À medida que Berequias / Zarco descobre o que ocorreu naquele dia fatídico, vai conhecendo melhor o seu tio, mas também vai questionando a sua própria existência e a sua relação com Deus. Percebe também que tem de deixar Portugal para garantir a continuidade da sua família e, mais surpreendente, que o seu tio antevira que o sacrifício da sua vida poderia ser o acontecimento que despoletaria e garantiria a fuga para Constantinopla dos Zarco.

sábado, 9 de novembro de 2013

O ATALHO DOS NINHOS DE ARANHA, Italo Calvino



Este é o primeiro livro do autor e foi muito bem aceite. Retrata a resistência à dominação germânica e é por alguns integrado no Neorrealismo italiano.
O romance passa-se durante o período em que Benito Mussolini governa Itália (1922-1943) e foi publicado pela 1.ª. vez em 1947, tendo o regime fascista acabado em Itália em 1945.
Pin com a sua «voz rouca de menino velho» confronta todos com quem se cruza, expondo os seus defeitos e vícios, apesar de muitas vezes ser de seguida espancado. Órfão de mãe, abandonado pelo pai, ajudante de sapateiro é um grande observador e conhece todos os podres da viela que habita. Dá-se com os grandes, mas gostava de ser como os outros rapazes, que o desprezam precisamente por se dar com os mais velhos e por ser enfezado. Na taberna canta canções ordinárias que lhe foram ensinadas pelos adultos, que, quando se fartam de o ouvir, lhe batem. Faz tudo isto «para dissipar a solidão».
Um dia, após roubar uma pistola a um marinheiro alemão, acaba por ir parar a um grupo de resistentes, que o tratam razoavelmente, mas que ele provoca como provocava os homens que frequentavam a taberna do seu beco.
Este destacamento, que adopta Pin, é muito especial, pois é formado por elementos desgarrados e pouco conhecedores da razão pela qual lutam.
Só o comissário Kim percebe, uma vez que o facto de estarem juntos é da sua responsabilidade.
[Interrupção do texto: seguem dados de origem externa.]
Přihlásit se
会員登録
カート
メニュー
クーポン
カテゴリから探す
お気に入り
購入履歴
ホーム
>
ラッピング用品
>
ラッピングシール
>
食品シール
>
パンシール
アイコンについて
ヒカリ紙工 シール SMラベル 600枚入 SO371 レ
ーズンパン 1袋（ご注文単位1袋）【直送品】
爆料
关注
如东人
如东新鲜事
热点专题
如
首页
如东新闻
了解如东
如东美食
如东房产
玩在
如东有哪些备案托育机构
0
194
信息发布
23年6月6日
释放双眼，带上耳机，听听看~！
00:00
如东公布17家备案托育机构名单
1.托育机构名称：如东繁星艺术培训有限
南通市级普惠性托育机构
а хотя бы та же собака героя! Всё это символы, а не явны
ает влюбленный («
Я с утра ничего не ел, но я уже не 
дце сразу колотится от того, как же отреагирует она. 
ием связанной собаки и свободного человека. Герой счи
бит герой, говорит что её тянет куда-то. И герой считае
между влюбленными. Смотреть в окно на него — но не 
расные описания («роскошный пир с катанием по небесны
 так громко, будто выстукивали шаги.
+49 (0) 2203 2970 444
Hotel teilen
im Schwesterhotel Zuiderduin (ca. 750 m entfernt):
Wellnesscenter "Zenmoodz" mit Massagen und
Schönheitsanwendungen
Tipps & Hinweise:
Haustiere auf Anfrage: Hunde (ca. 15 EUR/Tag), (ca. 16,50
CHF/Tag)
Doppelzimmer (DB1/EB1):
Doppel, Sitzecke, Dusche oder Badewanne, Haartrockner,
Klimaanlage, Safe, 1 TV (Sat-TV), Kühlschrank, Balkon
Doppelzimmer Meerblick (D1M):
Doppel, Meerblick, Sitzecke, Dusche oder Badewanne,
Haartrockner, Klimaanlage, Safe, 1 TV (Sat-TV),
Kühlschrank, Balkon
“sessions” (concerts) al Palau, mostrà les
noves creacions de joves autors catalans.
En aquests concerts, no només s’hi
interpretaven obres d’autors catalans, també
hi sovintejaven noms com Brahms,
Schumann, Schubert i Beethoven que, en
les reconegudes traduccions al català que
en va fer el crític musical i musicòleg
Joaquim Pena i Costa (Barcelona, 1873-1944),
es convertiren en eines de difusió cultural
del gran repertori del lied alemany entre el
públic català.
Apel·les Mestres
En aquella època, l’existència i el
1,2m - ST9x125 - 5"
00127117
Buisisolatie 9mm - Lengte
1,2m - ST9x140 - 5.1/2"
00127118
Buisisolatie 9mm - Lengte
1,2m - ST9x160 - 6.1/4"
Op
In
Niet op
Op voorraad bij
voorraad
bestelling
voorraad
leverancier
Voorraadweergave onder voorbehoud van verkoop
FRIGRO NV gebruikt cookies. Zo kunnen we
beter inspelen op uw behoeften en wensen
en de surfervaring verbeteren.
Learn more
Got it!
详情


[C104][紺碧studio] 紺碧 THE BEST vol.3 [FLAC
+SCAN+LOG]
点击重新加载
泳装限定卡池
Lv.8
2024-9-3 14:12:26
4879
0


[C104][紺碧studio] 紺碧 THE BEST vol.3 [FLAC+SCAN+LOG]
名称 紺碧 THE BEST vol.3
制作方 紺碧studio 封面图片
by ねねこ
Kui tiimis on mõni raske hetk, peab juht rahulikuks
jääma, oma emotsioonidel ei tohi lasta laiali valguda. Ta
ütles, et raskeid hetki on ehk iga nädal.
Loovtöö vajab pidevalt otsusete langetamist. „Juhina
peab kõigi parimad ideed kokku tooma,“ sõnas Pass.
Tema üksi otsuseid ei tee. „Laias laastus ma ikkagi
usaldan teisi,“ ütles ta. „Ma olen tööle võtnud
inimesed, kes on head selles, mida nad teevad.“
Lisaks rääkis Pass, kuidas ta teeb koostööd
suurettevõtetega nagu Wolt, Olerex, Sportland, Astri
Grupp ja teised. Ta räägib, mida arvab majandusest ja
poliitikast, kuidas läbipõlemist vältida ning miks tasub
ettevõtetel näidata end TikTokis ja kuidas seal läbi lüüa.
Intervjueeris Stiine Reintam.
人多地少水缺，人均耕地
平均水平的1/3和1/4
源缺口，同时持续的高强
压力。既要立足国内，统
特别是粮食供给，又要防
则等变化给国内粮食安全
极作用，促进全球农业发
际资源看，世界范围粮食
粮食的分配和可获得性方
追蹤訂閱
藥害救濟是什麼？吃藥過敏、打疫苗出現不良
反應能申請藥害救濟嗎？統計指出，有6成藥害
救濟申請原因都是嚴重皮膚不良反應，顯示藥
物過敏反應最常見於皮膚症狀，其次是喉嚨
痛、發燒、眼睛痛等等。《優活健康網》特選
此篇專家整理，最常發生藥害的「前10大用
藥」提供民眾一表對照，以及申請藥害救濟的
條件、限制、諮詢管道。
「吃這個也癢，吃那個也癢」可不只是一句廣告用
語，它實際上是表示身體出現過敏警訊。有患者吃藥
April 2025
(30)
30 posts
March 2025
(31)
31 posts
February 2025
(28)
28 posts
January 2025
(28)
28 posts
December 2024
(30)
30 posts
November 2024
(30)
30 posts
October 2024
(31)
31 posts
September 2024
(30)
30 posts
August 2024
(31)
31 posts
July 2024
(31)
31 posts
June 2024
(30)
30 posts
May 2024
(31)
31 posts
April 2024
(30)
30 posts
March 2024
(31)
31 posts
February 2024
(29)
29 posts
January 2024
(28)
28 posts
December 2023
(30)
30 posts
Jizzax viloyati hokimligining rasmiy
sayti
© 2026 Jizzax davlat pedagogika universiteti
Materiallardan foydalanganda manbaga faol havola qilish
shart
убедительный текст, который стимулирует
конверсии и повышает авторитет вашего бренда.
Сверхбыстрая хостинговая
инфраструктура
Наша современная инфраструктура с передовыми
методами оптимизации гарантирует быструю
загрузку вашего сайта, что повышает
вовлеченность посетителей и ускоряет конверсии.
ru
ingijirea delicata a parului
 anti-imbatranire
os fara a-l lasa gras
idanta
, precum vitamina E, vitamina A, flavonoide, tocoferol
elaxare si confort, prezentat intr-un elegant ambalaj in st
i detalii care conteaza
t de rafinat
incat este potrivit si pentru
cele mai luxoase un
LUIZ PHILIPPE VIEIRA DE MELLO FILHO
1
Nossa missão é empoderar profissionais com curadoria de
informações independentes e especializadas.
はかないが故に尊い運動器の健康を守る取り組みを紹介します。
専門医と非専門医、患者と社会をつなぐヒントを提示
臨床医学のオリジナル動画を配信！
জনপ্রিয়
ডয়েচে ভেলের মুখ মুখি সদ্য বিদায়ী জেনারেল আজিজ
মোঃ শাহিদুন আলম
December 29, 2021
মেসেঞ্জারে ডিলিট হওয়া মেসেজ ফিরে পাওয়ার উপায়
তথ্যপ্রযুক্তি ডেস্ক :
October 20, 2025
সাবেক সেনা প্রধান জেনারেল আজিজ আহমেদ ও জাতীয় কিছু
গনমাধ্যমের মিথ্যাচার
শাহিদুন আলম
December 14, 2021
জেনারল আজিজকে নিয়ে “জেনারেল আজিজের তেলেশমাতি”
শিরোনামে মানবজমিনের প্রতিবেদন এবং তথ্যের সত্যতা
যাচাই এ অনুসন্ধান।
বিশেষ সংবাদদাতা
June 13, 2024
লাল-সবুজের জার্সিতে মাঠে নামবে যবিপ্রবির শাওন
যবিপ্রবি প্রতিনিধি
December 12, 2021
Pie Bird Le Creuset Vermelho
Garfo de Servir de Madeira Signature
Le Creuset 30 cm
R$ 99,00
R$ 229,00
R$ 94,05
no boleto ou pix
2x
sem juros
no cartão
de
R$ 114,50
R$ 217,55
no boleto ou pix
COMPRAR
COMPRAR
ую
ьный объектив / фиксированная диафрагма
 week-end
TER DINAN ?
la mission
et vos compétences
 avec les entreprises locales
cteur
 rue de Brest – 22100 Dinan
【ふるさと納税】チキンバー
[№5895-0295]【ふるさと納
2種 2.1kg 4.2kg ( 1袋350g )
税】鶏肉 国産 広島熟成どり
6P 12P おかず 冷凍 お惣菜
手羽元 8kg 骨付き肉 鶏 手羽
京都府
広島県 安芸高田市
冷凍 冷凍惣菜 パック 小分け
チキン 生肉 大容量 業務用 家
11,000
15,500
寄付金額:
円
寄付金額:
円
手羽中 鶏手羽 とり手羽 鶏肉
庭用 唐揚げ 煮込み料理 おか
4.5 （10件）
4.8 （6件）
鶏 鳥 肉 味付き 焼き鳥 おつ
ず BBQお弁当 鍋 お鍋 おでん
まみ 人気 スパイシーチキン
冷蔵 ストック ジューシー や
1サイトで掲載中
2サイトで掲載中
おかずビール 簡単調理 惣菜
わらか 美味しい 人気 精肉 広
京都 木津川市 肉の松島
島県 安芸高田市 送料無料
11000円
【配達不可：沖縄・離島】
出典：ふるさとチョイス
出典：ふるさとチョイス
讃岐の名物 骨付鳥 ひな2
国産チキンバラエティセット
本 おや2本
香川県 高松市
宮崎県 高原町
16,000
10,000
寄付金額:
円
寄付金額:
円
Aliás este comissário é uma espécie de psicólogo que vai estudando os homens e que para isso cria as situações para analisar os comportamentos dos resistentes. Este comissário pode até reflectir a passagem de Italo Calvino pela resistência, onde como partigiano terá tido oportunidade de analisar comportamentos e motivações.
Em resumo: Pin é uma criança perdida, tão depressa adoptada como abandonada, num mundo de adultos; pode ser mesmo, em alguns momentos, metáfora da própria Itália que não sabe bem se será melhor colaborar com os alemães – nota-se a sedução exercida pelas fardas e são apresentadas personagens que ora lutam por um lado ora pelo outro – ou combatê-los.

Nota: É uma obra muito diferente de Palomar, embora já se possa vislumbrar uma grande capacidade de problematizar o mundo e deixar no ar muitas interrogações.


CALVINO, Italo. O atalho dos ninhos de aranha. Portugália Editora (Coleção: O livro de Bolso. N.º 3).